Remember all those good things I said about Nimona, and how it subtly alluded to cultural tropes regarding superheroes, feminism, and tradition? Place all those things in glaring, blinding, glowing neon skyscraper height letters, and you get Princeless. Plastered on the front cover is a quote from Comics Alliance hailing it as “the story Disney should have been telling for the past twenty years,” but I feel that’s true only if Disney was being run by overly politically correct government officials. In less than two hundred pages we cover:

  • anti-feminist messages of old-fashioned fairy tales (quoted above)
  • blatant recognition of sexism in the costumes of female heroes (“What I’m saying is why should a woman’s armor have to show cleavage or stomach? […] Why not make real armor, which would actually be effective in a fight for a woman warrior?”)
  • the mistaken emphasis of women’s worth as a commodity instead of a companion that persists in some cultures even today (“And the worst part is, all he wanted was money for her”)
  • patriarchal views of the role of women in society (“It is not a woman’s place to rule, but to be ruled.”) and
  • the stereotyping against “feminine” qualities in men and “masculine” qualities in women.

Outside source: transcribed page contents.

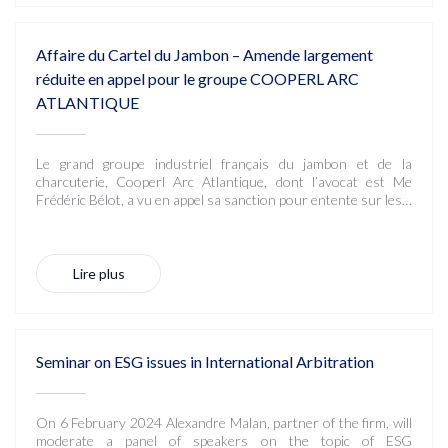
Affaire du Cartel du Jambon – Amende largement
réduite en appel pour le groupe COOPERL ARC
ATLANTIQUE
Le grand groupe industriel français du jambon et de la
charcuterie, Cooperl Arc Atlantique, dont l’avocat est Me
Frédéric Bélot, a vu en appel sa sanction pour entente sur les…
Lire plus
Seminar on ESG issues in International Arbitration
On 6 February 2024 Alexandre Malan, partner of the firm, will
moderate a panel of speakers on the topic of ESG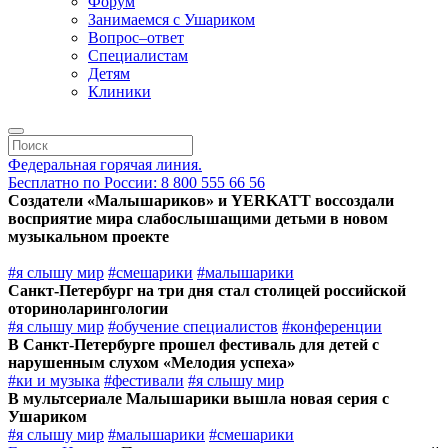
Форум
Занимаемся с Ушариком
Вопрос–ответ
Специалистам
Детям
Клиники
Федеральная горячая линия.
Бесплатно по России: 8 800 555 66 56
Создатели «Малышариков» и YERKATT воссоздали
восприятие мира слабослышащими детьми в новом
музыкальном проекте
#я слышу мир
#смешарики
#малышарики
Санкт-Петербург на три дня стал столицей российской
оториноларингологии
#я слышу мир
#обучение специалистов
#конференции
В Санкт-Петербурге прошел фестиваль для детей с
нарушенным слухом «Мелодия успеха»
#ки и музыка
#фестивали
#я слышу мир
В мультсериале Малышарики вышла новая серия с
Ушариком
#я слышу мир
#малышарики
#смешарики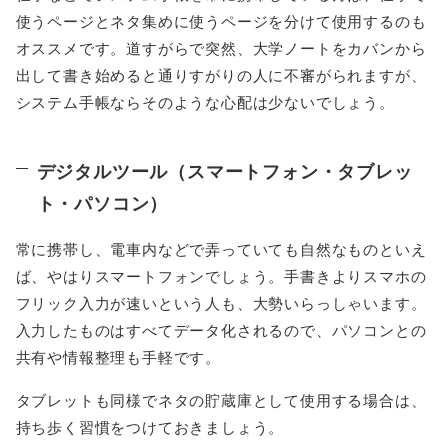
使うページとネタ集めに使うページを分けて使用するのも
オススメです。道すがらで突然、大学ノートをカバンから
出して書き始めると通りすがりの人に不審がられますが、
システム手帳ならそのような心配は少ないでしょう。
デジタルツール（スマートフォン・タブレッ
ト・パソコン）
常に携帯し、電車内などで弄っていても自然なものといえ
ば、やはりスマートフォンでしょう。手書きよりスマホの
フリック入力が速いという人も、大勢いらっしゃいます。
入力したものはすべてデータ化されるので、パソコンとの
共有や情報整理も手軽です。
タブレットも同様でネタの貯蔵庫として使用する場合は、
持ち歩く習慣をつけておきましょう。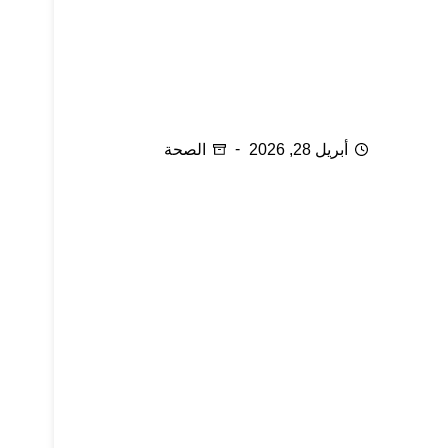
الحجامة المعكوسة وعلاج المفاصل
أبريل 28, 2026
الصحة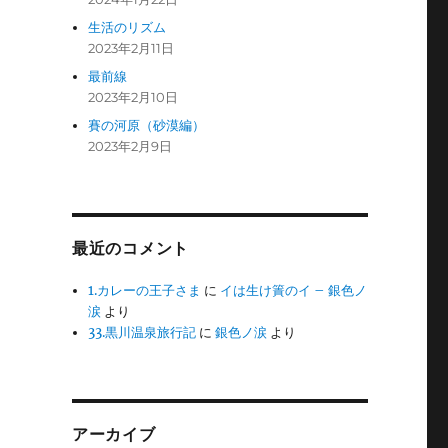
生活のリズム
2023年2月11日
最前線
2023年2月10日
賽の河原（砂漠編）
2023年2月9日
最近のコメント
1.カレーの王子さま
に
イは生け簀のイ – 銀色ノ
涙
より
33.黒川温泉旅行記
に
銀色ノ涙
より
アーカイブ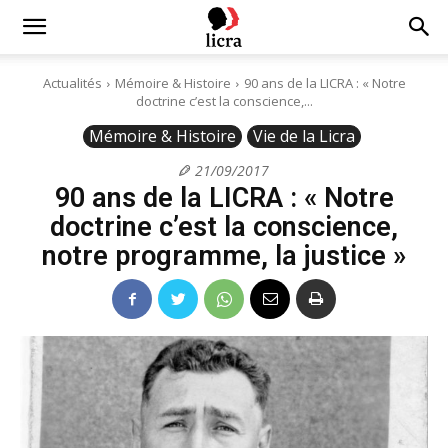
Licra
Actualités
Mémoire & Histoire
90 ans de la LICRA : « Notre
doctrine c’est la conscience,...
–
Mémoire & Histoire
Vie de la Licra
21/09/2017
90 ans de la LICRA : « Notre
Antiraciste
doctrine c’est la conscience,
notre programme, la justice »
depuis
1927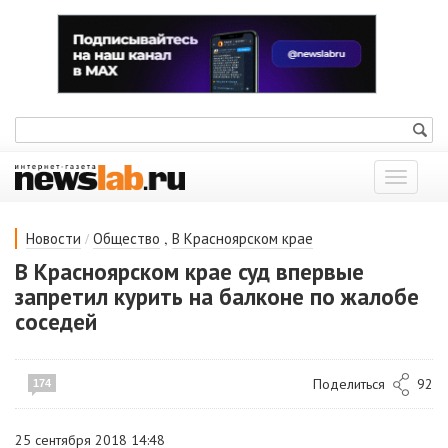
Показат
меню
/
,
Новости
Общество
В Красноярском крае
В Красноярском крае суд впервые
запретил курить на балконе по жалобе
соседей
Поделиться
92
174
25 сентября 2018 14:48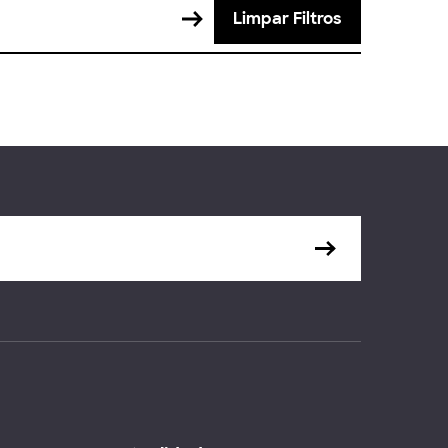
Limpar Filtros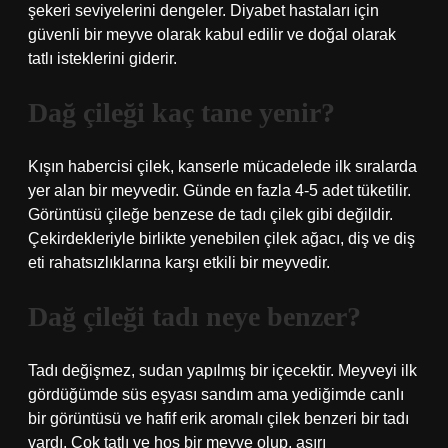
şekeri seviyelerini dengeler. Diyabet hastaları için
güvenli bir meyve olarak kabul edilir ve doğal olarak
tatlı isteklerini giderir.
Dağ çileği kaç tane yenir?
Kışın habercisi çilek, kanserle mücadelede ilk sıralarda
yer alan bir meyvedir. Günde en fazla 4-5 adet tüketilir.
Görüntüsü çileğe benzese de tadı çilek gibi değildir.
Çekirdekleriyle birlikte yenebilen çilek ağacı, diş ve diş
eti rahatsızlıklarına karşı etkili bir meyvedir.
Dağ çileği tadı neye benzer?
Tadı değişmez, sudan yapılmış bir içecektir. Meyveyi ilk
gördüğümde süs eşyası sandım ama yediğimde canlı
bir görüntüsü ve hafif erik aromalı çilek benzeri bir tadı
vardı. Çok tatlı ve hoş bir meyve olup, aşırı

Why don’t we just use Bedelia’s giant hammer to pound feminist philosophies into everyone’s head, as that would be about as subtle as this book. I guess for some people it’s necessary to be this obvious, but it seriously impacted my enjoyment of the story, not because I disagree with the messages. I agree whole heartedly that young girls need realistic role models of all types in literature, and have long wished that more superheroes took the functional female route instead of the spandex bikini-clad boobs and butts. However, let the story prove the point, and don’t make medieval characters spout modern-day political talking points ever dozen or so pages.

Now don’t misunderstand, I did enjoy the premise of the story. The details were really key, with Princess Adrienne actually falling off her dragon the first time she hops on due to the lack of a proper saddle. I like her ingenuity when it comes to getting herself out of trouble. Her ethnicity, minus one early mention about how she will never be a “fair maiden”, amazingly goes largely unremarked upon but is unquestionable in the illustrations. Princess Adrienne has an admirable attitude, not similar to Junie B. Jones but more to that point that she knows what makes sense and she’s not afraid say what she’s thinking. I’m hopeful the series will become less about what other comics and fairy tales are lacking and more about the good qualities that this storyline offers. There are certain scenes that really steal the show, especially the last one with Adrienne’s sister, and those are the types of scenes that I want to see more. A good, promising start if you’re willing to dodge the propaganda when necessary.